Records contained in a dataset
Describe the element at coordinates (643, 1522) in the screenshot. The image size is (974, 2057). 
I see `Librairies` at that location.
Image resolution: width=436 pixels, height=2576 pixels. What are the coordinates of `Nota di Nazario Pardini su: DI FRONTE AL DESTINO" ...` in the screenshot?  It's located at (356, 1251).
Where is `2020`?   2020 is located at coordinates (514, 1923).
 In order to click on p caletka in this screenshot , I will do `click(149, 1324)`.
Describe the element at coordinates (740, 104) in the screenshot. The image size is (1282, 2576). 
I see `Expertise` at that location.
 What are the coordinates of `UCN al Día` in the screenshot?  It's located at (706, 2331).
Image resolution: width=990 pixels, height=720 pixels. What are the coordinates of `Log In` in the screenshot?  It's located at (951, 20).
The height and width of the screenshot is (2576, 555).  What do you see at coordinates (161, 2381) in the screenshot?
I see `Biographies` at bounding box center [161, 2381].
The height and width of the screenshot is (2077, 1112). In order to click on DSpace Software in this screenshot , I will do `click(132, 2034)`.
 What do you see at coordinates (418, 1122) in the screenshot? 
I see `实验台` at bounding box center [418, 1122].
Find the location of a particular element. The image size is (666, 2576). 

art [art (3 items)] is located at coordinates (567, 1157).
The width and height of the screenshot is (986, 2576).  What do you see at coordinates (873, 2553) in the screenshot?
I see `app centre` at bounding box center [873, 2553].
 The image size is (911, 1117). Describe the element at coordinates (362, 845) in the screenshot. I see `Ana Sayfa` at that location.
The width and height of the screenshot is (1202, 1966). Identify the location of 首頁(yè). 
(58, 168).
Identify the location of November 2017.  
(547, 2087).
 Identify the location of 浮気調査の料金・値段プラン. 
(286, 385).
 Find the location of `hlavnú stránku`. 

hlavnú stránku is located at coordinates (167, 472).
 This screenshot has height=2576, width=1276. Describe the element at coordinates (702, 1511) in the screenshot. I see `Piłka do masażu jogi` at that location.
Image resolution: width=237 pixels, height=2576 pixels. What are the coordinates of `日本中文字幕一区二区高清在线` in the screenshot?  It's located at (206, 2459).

EXERCISE OBJECTIVE
Begin with the first line of the records and finish with the line containing "Image resolution: width=990". Reproduce those lines exactly, both ends included, and nothing else.

EXERCISE ANSWER
Describe the element at coordinates (643, 1522) in the screenshot. The image size is (974, 2057). 
I see `Librairies` at that location.
Image resolution: width=436 pixels, height=2576 pixels. What are the coordinates of `Nota di Nazario Pardini su: DI FRONTE AL DESTINO" ...` in the screenshot?  It's located at (356, 1251).
Where is `2020`?   2020 is located at coordinates (514, 1923).
 In order to click on p caletka in this screenshot , I will do `click(149, 1324)`.
Describe the element at coordinates (740, 104) in the screenshot. The image size is (1282, 2576). 
I see `Expertise` at that location.
 What are the coordinates of `UCN al Día` in the screenshot?  It's located at (706, 2331).
Image resolution: width=990 pixels, height=720 pixels. What are the coordinates of `Log In` in the screenshot?  It's located at (951, 20).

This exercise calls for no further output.